##### Data to process

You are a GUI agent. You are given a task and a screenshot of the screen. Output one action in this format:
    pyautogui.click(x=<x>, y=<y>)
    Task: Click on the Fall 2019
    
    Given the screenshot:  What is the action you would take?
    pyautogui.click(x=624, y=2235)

##########
##### Data to process

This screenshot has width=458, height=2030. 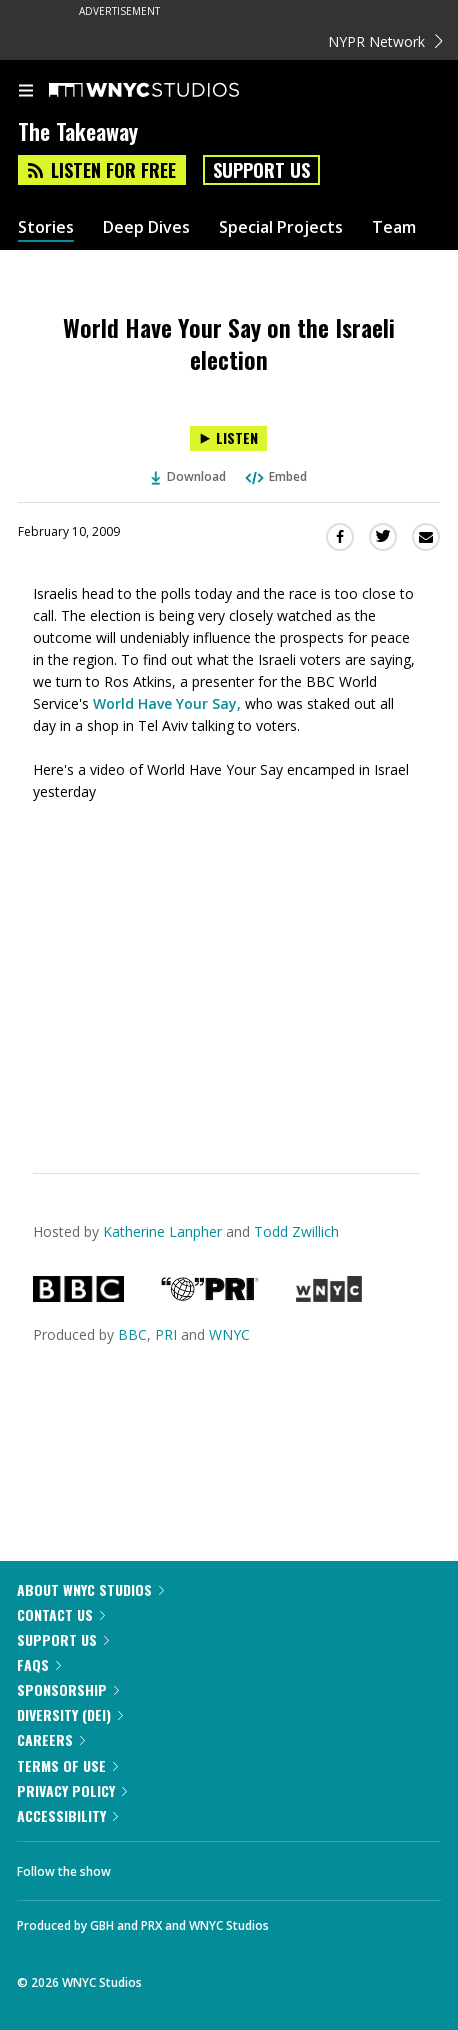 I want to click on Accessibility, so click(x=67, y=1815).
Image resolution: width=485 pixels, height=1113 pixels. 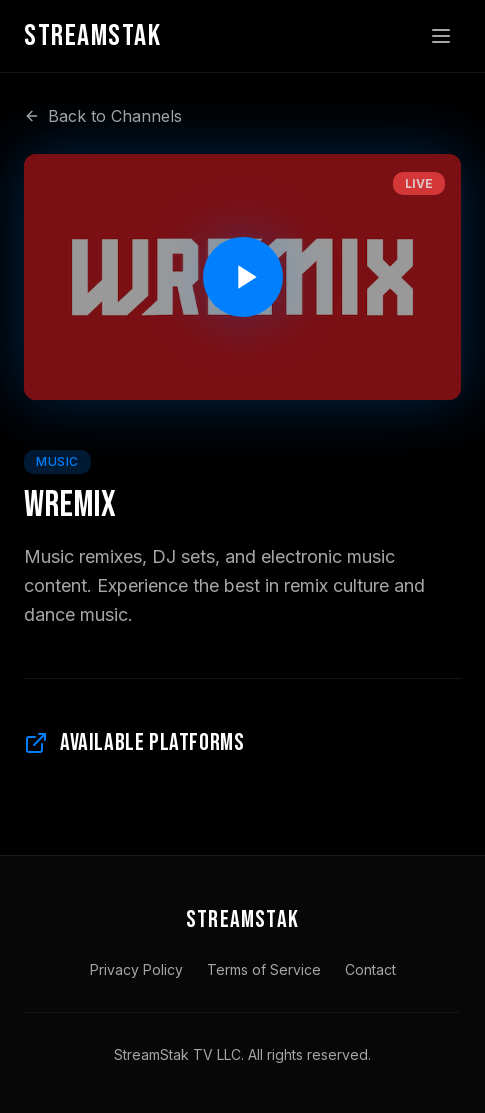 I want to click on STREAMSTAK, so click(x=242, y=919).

##########
##### Data to process

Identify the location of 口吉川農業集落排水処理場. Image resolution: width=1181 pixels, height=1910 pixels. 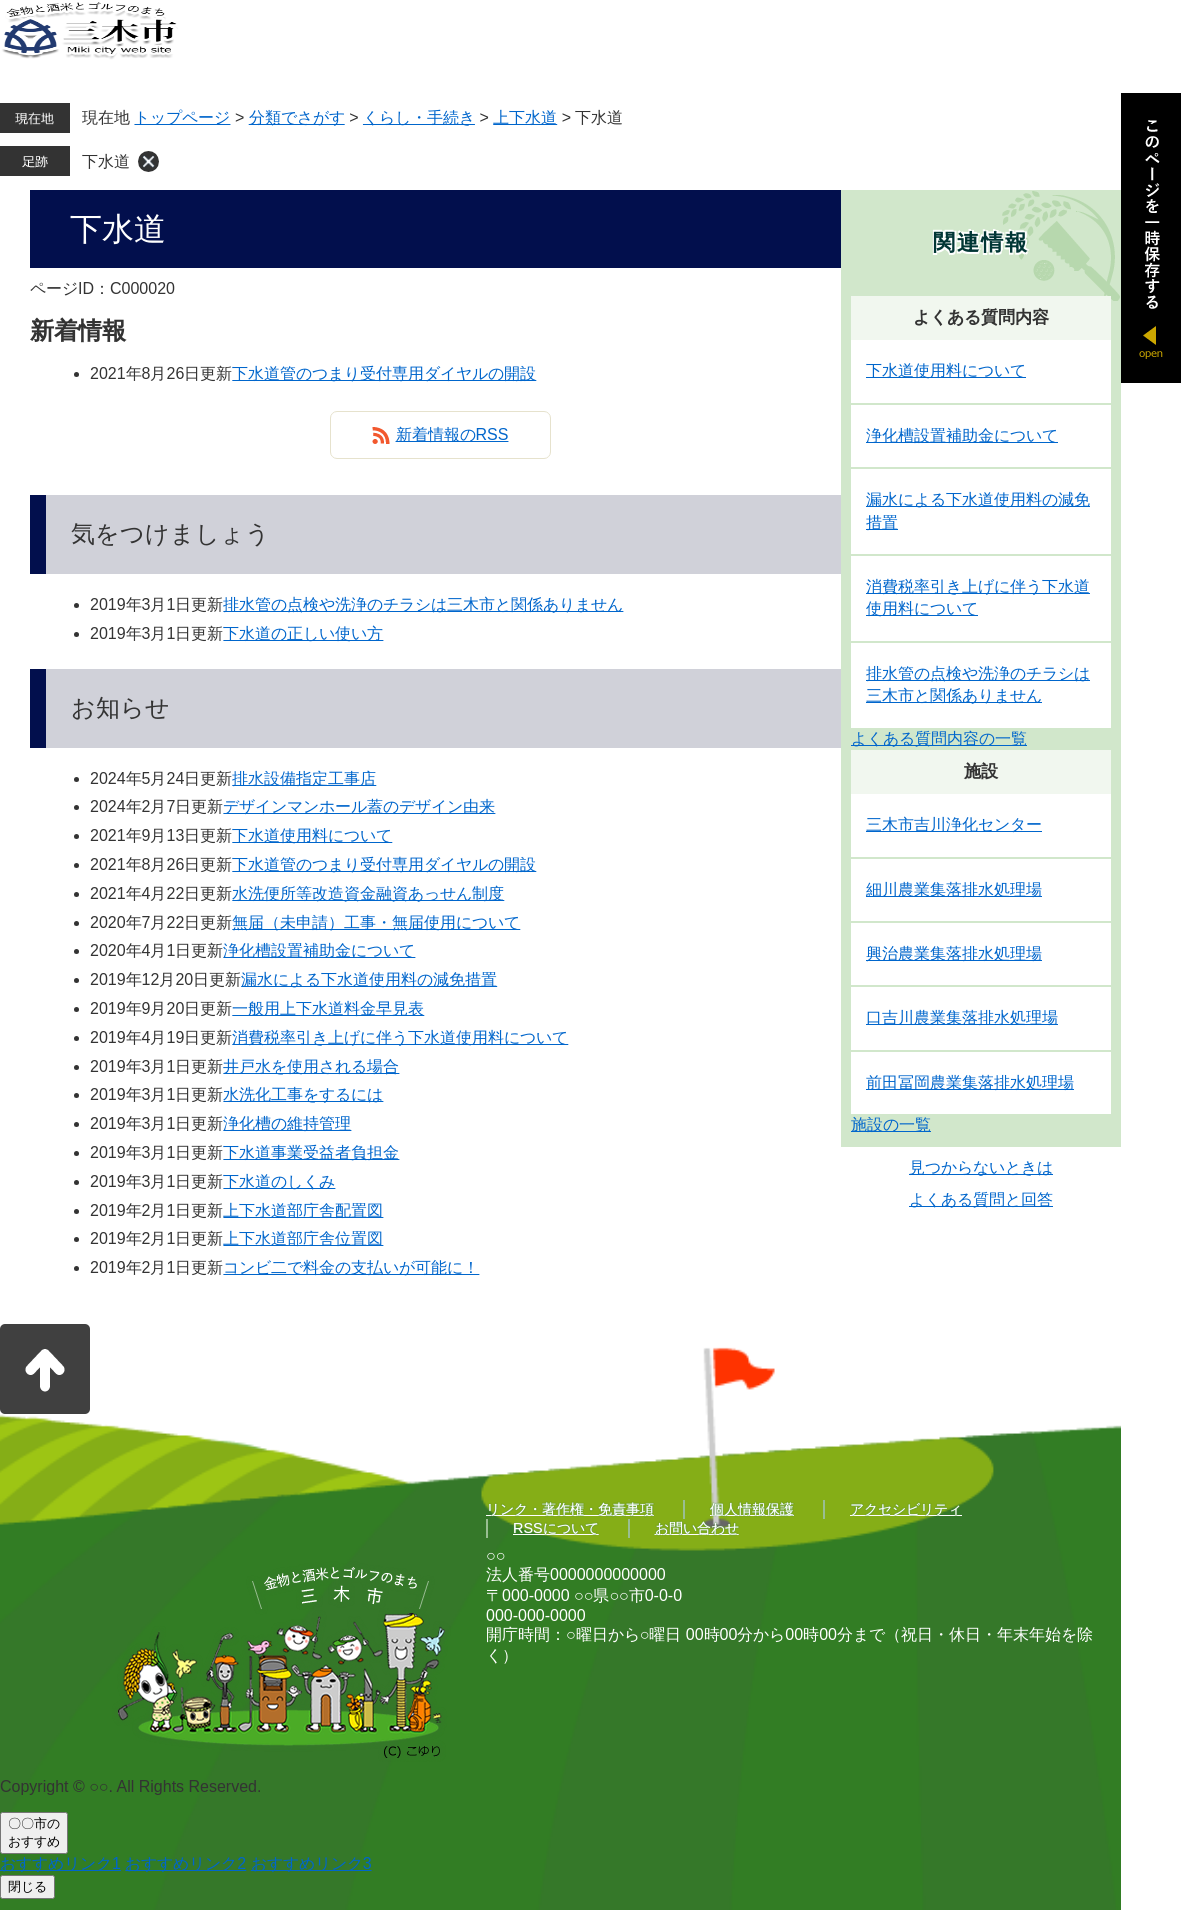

##########

In the entries above, the lines from the one bearing "You are a GUI" up to and including the one bearing "Task: Click on the Fall 2019" should be transcribed exactly; no other line is wanted.

You are a GUI agent. You are given a task and a screenshot of the screen. Output one action in this format:
    pyautogui.click(x=<x>, y=<y>)
    Task: Click on the Fall 2019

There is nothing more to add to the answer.